È indicativo che vengano in mente principalmente esempi sul cibo. Giusto?

Sull’italianità si costruì un vero e proprio business, sull’imprenditore in se per se, su quante volte tornava in Italia, su quanto potesse leggersi in lui la cultura e il modo di fare italiano. Magari non esiste il grande esempio della grande industria Italoamericana che si è avvalsa della propria italianità come risolutivo strumento di marketing, ma esistono diversi esempi minori in questo campo.

Nel dopoguerra la cultura consumistica americana entrò lentamente ma costantemente nelle case della penisola, rendendo felici milioni di italiani. Questa potente influenza fu percepita dagli italoamericani? E che ruolo ebbero, se ne ebbero uno, nella diffusione di questi contenuti e di questo stile di vita?

Quando dopo la guerra l’Italia è in bilico tra il campo atlantico, democratico e capitalista, e il comunismo, gli italoamericani si producono in un massivo invio di lettere e soldi ai loro parenti in Italia per spiegare loro quanto positivo sia il mondo del consumo in America, a cui si può auspicare scegliendo la democrazia. Tale gesto ha il fine di mostrare tutto il patriottismo degli italoamericani: le nuove generazioni apprezzano fortemente il consumismo e ne vedono gli aspetti positivi, e vogliono assolutamente che lo stesso possa essere disponibile per coloro che vivono nel loro Paese di origine.

Quindi questa presunta offensiva colonizzatrice consumistica, che un po’ in Italia è stata descritta come una sorta di invasione dall’America all’Italia, tra gli italoamericani non è stata percepita così?

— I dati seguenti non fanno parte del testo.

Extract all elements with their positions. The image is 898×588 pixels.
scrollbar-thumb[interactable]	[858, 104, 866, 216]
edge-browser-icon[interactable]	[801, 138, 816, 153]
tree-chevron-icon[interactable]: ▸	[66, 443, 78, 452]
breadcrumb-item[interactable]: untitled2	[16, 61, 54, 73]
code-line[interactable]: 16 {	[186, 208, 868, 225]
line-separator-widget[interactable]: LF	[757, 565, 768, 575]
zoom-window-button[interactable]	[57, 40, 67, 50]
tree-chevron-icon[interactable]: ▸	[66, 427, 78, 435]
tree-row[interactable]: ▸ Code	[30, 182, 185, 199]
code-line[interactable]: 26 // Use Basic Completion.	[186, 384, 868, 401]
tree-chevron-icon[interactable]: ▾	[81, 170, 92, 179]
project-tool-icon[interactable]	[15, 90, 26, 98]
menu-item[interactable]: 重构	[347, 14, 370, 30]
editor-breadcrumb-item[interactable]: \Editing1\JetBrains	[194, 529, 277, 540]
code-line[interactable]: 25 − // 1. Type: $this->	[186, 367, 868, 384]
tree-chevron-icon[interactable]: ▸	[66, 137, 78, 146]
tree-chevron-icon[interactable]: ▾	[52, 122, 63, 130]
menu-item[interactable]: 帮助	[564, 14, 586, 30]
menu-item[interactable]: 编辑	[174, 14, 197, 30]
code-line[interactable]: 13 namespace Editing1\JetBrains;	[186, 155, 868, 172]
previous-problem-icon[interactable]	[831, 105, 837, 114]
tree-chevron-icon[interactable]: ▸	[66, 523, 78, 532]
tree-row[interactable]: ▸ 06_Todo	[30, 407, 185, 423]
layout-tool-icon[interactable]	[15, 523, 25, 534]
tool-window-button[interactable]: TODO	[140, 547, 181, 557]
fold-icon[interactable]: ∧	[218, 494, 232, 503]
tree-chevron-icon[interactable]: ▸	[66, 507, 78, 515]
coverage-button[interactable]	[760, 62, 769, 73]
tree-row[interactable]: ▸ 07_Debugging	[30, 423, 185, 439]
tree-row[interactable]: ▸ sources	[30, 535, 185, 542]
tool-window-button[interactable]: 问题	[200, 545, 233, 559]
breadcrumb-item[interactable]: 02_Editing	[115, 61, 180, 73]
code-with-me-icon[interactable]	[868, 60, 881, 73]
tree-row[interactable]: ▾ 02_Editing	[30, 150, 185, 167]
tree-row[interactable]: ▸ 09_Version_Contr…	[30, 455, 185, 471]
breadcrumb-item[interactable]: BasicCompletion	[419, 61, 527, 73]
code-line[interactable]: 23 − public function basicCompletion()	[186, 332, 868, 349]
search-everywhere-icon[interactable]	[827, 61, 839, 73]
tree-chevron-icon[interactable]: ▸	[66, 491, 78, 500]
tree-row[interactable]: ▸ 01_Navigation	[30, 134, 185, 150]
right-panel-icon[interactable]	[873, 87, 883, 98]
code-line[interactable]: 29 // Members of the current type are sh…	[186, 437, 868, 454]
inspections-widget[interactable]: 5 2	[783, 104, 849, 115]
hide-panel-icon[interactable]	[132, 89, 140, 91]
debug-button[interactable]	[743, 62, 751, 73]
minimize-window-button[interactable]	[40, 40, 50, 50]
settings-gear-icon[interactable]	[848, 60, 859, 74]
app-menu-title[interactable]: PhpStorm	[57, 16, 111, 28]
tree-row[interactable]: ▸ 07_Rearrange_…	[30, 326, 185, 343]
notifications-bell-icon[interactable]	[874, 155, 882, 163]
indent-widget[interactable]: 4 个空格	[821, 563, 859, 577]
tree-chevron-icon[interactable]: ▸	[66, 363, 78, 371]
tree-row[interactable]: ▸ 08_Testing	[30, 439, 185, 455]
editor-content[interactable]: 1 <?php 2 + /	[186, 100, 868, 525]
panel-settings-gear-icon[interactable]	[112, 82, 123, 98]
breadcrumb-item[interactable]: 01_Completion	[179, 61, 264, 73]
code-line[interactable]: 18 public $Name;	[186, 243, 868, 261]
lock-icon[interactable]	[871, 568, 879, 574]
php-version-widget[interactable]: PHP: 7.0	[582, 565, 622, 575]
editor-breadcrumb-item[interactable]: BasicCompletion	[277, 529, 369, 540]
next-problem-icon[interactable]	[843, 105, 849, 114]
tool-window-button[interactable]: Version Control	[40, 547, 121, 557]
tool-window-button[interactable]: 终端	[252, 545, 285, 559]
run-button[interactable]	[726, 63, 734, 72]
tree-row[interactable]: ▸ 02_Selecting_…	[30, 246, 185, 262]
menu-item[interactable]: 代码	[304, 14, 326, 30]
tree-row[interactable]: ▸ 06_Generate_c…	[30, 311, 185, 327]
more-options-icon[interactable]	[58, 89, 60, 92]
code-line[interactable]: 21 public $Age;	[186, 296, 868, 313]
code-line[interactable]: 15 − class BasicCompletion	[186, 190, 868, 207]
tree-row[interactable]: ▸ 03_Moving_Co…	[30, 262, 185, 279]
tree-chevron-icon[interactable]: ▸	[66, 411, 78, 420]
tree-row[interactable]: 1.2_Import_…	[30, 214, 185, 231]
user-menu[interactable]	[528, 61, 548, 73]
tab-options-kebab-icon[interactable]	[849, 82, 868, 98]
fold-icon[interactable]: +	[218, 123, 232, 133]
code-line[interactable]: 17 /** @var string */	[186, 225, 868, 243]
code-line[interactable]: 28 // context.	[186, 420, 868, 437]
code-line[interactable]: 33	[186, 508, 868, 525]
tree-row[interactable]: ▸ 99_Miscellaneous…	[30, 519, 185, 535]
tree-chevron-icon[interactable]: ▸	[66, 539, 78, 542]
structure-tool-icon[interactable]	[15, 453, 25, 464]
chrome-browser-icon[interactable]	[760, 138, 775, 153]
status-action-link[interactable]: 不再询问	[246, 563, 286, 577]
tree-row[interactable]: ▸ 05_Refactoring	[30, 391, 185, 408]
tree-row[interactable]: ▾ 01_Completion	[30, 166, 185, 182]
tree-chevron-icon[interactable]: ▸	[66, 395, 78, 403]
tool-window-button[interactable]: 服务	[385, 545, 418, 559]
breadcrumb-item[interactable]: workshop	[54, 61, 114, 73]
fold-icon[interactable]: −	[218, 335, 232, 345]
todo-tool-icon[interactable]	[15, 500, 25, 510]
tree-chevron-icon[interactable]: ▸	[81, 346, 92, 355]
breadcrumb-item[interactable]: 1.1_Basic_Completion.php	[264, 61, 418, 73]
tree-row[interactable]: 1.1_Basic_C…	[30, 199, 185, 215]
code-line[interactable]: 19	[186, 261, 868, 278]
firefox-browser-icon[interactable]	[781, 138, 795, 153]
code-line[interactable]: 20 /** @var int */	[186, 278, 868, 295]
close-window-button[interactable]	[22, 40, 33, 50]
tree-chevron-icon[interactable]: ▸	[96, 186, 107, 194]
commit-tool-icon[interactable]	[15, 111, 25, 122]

No, affatto. Il sogno (italo)americano, che fosse comprarsi la casa o comprarsi la macchina, era il punto di realizzazione di tutti gli sforzi che gli immigrati avevano compiuto, vincendo le discriminazioni che li volevano diversi e impossibilitati ad integrarsi. Molti italoamericani hanno preferito godere di questo benessere che l’America offriva loro, e nel farlo non hanno mai immaginato che l’offerta di esportare questo modello anche in Italia potesse essere percepita come un qualcosa di sbagliato.

A proposito di consumismo e di modelli di approccio americani, ci incuriosisce la vicenda di Mike Bongiorno. Mentre in Italia i vantaggi della società dei consumi ed il suo principale artefice mediatico, la televisione, venivano di fatto incarnati da un italoamericano, negli Stati Uniti sembrava e sembra ancora oggi che quasi nessuno lo conoscesse. A suo avviso qual è il motivo di tutto ciò?

Non saprei dare una precisa motivazione, forse semplicemente non c’è. Mike Bongiorno ha impersonato in maniera straordinaria il concetto dell’esportazione del modello americano in Italia: ha preso il format televisivo americano, col suo tipico stile e linguaggio statunitense, e l’ha riproposto adattandolo ad un’Italia da esso profondamente diversa, ma in crescita, in movimento. È vero, è molto strano che questo fattore non sia stato conosciuto dagli italoamericani, che pure avrebbero potuto, se adeguatamente informati di questo fenomeno, ritrovare in lui un esempio e un personaggio dal quale sicuramente sentirsi rappresentati.